I have a BIG issue....well...it's not life-threatening or anything and I doubt anyone would find it the least bit concerning....BUT...it is an issue to ME, nonetheless. This problem may even sound petty or unimportant, but, trust me, I count my blessings each and every day. However, I always fall back to the same old pity party.
Have you guessed what my BIG issue is, yet? Well, I am having the most difficult time leaving the kids at home and heading off to work each day. It is something that has always been hard for me, but it has become increasingly hard. Sometimes I think that I am on the brink of an emotional breakdown. It's not that I dislike my job (although it can be VERY trying), it's just that I am leaving the cutest kids behind at home.
Okay, okay I know that I am completely fortunate. YES. unlike many jobs, I get the holidays and summers off with the kids. YES, I have a job while millions of Americans do not. My job is what helps us provide things for my family that some families are struggling to provide in these difficult times. So, YES, I know that I am fortunate.

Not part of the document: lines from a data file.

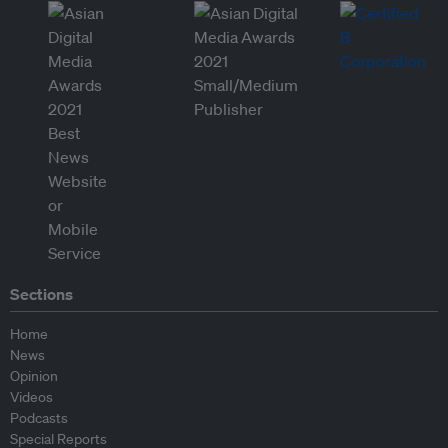
Sections
Home
News
Opinion
Videos
Podcasts
Special Reports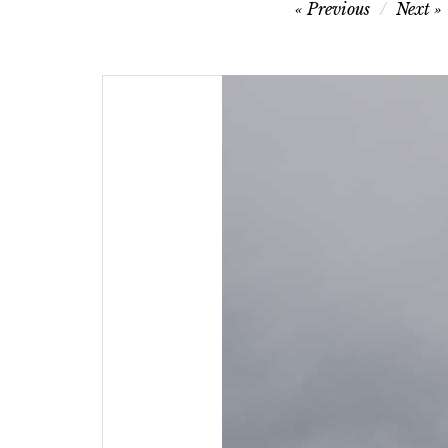
Post
Previous
Next
navigation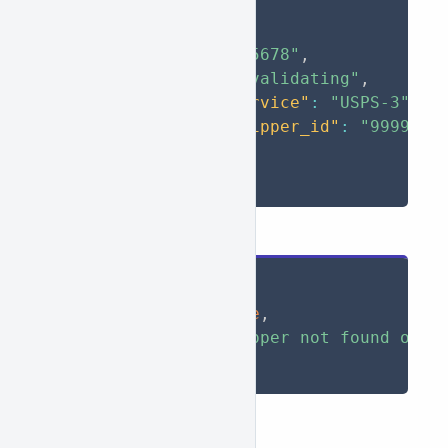
"success"
:
true
,
"data"
:
{
"id"
:
"12345678"
,
"status"
:
"validating"
,
"default_service"
:
"USPS-3"
,
"default_shipper_id"
:
"9999999
}
}
Failed
{
"success"
:
false
,
"message"
:
"Shipper not found or d
}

I simply feel frustrated and saddened by the whole situation. There are so many reasons why I would like to stay at home. It seems like my children are growing up and I haven't the time or the energy to notice. I treat 52 children each day with the utmost patience, respect, and love that I can possibly give. Many of these kids need those three things because they lack it at home. However, at the end of the day, I find it extremely difficult to provide the same patience and energy. I must admit, I am irritable at home....very. much. so. I have a short time with the kids each afternoon before cooking (although, trust me, it's not a four course meal) and preparing for the next day begins. This leaves Cody to play with the kids for quite some time. I have very little quality time with them. No wonder they often prefer their daddy over their momma....who is the one that they spend more time with (and for Cody's help I am truly thankful)???
We are also struggling with some behavior issues with the twins. I feel like two different methods of discipline and expectations are a HUGE contributing factor to these issues(speaking of us and the sitter). Yes, I know Faith and Cameron are only 2 (almost), but to my parents' recollection I NEVER had the terrible twos, and, personally, I really don't believe in that. If anything, the twos are terrible because it is an age where they are into everything and highly self-centered....NOT blatantly disobedient. So, staying at home, I KNOW, would alleviate some of these issues....end of story.

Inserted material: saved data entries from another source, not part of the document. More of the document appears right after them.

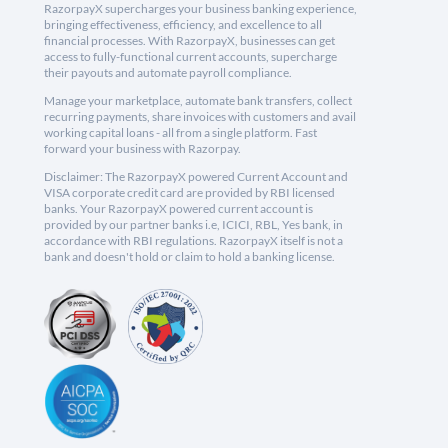
RazorpayX supercharges your business banking experience,
bringing effectiveness, efficiency, and excellence to all
financial processes. With RazorpayX, businesses can get
access to fully-functional current accounts, supercharge
their payouts and automate payroll compliance.
Manage your marketplace, automate bank transfers, collect
recurring payments, share invoices with customers and avail
working capital loans - all from a single platform. Fast
forward your business with Razorpay.
Disclaimer: The RazorpayX powered Current Account and
VISA corporate credit card are provided by RBI licensed
banks. Your RazorpayX powered current account is
provided by our partner banks i.e, ICICI, RBL, Yes bank, in
accordance with RBI regulations. RazorpayX itself is not a
bank and doesn't hold or claim to hold a banking license.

I am really at my breaking point with all of this, although there is really nothing that I can do about it. I have a meltdown AT LEAST once or twice a week, whether it be in my car on the way to work or Sunday night. I have also developed a bit of insomnia. I may fall asleep fine, but wake up at all parts of the nights stressing about something that I need to do or forgot to do....which then leads me to the thought that I have a bit too much on my plate....staying at home would fix that, right? The sleeplessness makes everything that much worse.
OKAY, I know that this is a HUGE pity party! I don't even know why I am typing it all except that it feels nice to let it all out :) I give each thanks each day for a job and the wonderful sitter that we have at home. I am also in prayer that I can come to peace with this and I may have the strength to overcome all of the negativity that I have. Lord knows that I need it!